Party of No: Dems Ignore Concerns of Small Business Owners Pleading to Stop the Job-Killing Tax Hikes

Party of No: Dems Ignore Concerns of Small Business Owners Pleading to Stop the Job-Killing Tax Hikes 
GOP Is Listening to the American People and Pressing to Stop All the Tax Hikes & Help Small Businesses Create Jobs 
Washington (Dec 10)
“The House Democratic Caucus threw a bit of a tantrum behind closed doors” yesterday, according to today’s POLITICO Huddle, breaking out into chants of “no we can’t” during a debate on stopping the tax hikes scheduled to take effect on January 1st.  The unruly caucus meeting capped off a week of discord and discontent amongst House Democrats intent on blocking a proposed framework to stop the job-killing tax hikes on American families and small businesses.  While Democrats vow to keep up the fight to ensure that their job-killing tax hikes take effect, small businesses are left in the lurch – unable to grow or hire new workers amid all the economic uncertainty caused by Democrats’ revolt against stopping all the tax hikes.  Here’s what America’s most important job creators are saying about the Democrats’ job-killing agenda:
  • “If the tax cuts went away, [W. Shane] Reeves [co-owner of Reeves Sain drugstores] would have had to pay more in personal income taxes on his company’s profits. That would’ve affected plans to invest in information technology, add more space and expand the company’s delivery fleet.  ‘Overall, the environment we’re all in right now has got everybody nervous,’ Reeves said. ‘But with (expiration of) the tax cuts looming, it just felt like it was going to get worse.’” (The Tennessean, 12/9/10)

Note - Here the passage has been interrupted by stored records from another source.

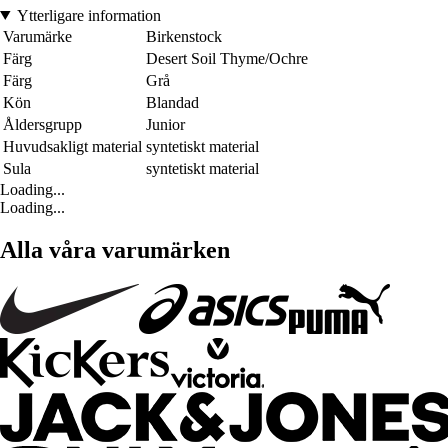
Ytterligare information
Varumärke
Birkenstock
Färg
Desert Soil Thyme/Ochre
Färg
Grå
Kön
Blandad
Åldersgrupp
Junior
Huvudsakligt material
syntetiskt material
Sula
syntetiskt material
Loading...
Loading...
Alla våra varumärken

  • “For small business owners, the uncertainty and stakes are even greater.  … It takes capital to run a business, said Tom Mercier, owner of BOPI, a 60-employee printing and marketing logistics company in Bloomington.  …  With printing industry margins only in the 2 to 3 percent range, higher taxes complicate decisions on whether to give pay raises, and how to cover rising health care costs, he said. … The tax cuts are a hot topic for business and individual clients at Henning, Strouse, Jordan and Stephens, a tax and accounting firm in Bloomington, said managing member Mark Nicholas.  He said months of uncertainty -- a bipartisan agreement was roughed out Monday -- have delayed important decisions by businesses: Can we expand? Can we buy new equipment? Can we hire?  ‘People are definitely holding off on the answers to those questions,’ Nicholas said…‘The uncertainty -- that’s the real problem.’” (The Pantagraph, 12/8/10)

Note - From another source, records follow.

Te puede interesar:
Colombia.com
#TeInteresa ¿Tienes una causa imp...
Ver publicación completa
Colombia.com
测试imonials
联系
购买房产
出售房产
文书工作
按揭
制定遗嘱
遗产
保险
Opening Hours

  • “In Fort Myers, Rustin ‘Rusty’ Jenkins lost his first plumbing business during the region’s new-construction bust, and started over by launching Dynamiq Plumbing, a smaller firm specializing in repairs and remodeling. He’s been clawing his way back to profitability since mid-2008.  ‘I’m no expert on taxes ... I’m working 14 hours a day,’ Jenkins said, adding that ‘if I have to pay more taxes, it will be harder to pay my help. It’s a snowball effect.” (The News-Press, 12/8/10)
  • “Jim Murphy, president of EST Analytical, which makes environmental testing equipment, was previously uncertain about his hiring plans. ‘I was feeling like between health care costs rising and our tax burden rising to 39.6%, it was pretty dicey, especially when you have so much uncertainty remaining in the economy,’ he says.  Now, he says, ‘I know the government is not going to take anymore of our money out, so I’m fairly optimistic going into next year.’” (USA Today, 12/8/10)

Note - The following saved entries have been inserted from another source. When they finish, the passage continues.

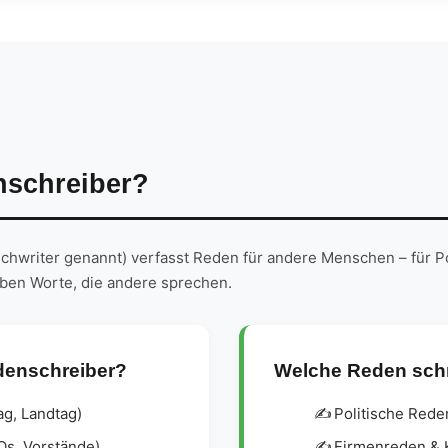
nschreiber?
hwriter genannt) verfasst Reden für andere Menschen – für Po
iben Worte, die andere sprechen.
denschreiber?
Welche Reden schr
ag, Landtag)
Politische Rede
s, Vorstände)
Firmenreden &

  • “‘It’s a huge stress for us,’ [Small-business owner Brian ] Nichols said. ‘When we really don’t really know what is going to happen with our money, with our taxes, we get to the point where we’re afraid to spend.’  … ‘I don’t feel rich at all,’ Nichols said. ‘Do I categorize myself as higher income? Absolutely not. Do I believe the government should get their act together and spend our money more wisely? Absolutely. That’s what we’ve had to do as small businesses, and that’s what we expect.’” (The Deseret News, 12/7/10)
  • “Like many small business-owners, [Jim] Bushman’s household income is more than $200,000. But because of the way his business is incorporated, his personal and business taxes are intertwined. So if his personal income taxes increases, that money is pulled out of his business, he said.  ‘I’m hoping they extend it – we’ve got a lot of equipment needs we’d like to invest in, and the last thing I want is to have to pay more taxes,’ said Bushman, whose company employs more than 200 workers.  Bushman expects a negative impact on sales, too, should Congress fail to act. He helps supply heavy equipment to other small businesses; a higher tax bill for those businesses could mean they’ll have less money to buy Bushman’s equipment.” (Cincinnati Enquirer, 12/6/10)
A PLEDGE TO AMERICA.  Republicans are listening to the American people, especially small business owners, who want Washington to stop the job-killing tax hikes and give them the freedom and incentives they need to create jobs.  With the most recent Department of Labor jobs report showing that unemployment has ticked up to 9.8 percent and is still on the rise, it is clear that our economy simply cannot afford one more job-killing policy from this Democratic Congress.  Republicans have made a pledge to America to bring legislation to the House floor that will stop all the tax hikes and cut spending to get our economy going again.  On January 5th, with Democrats gone from power in the House, the new majority will begin moving immediately to deliver on this pledge.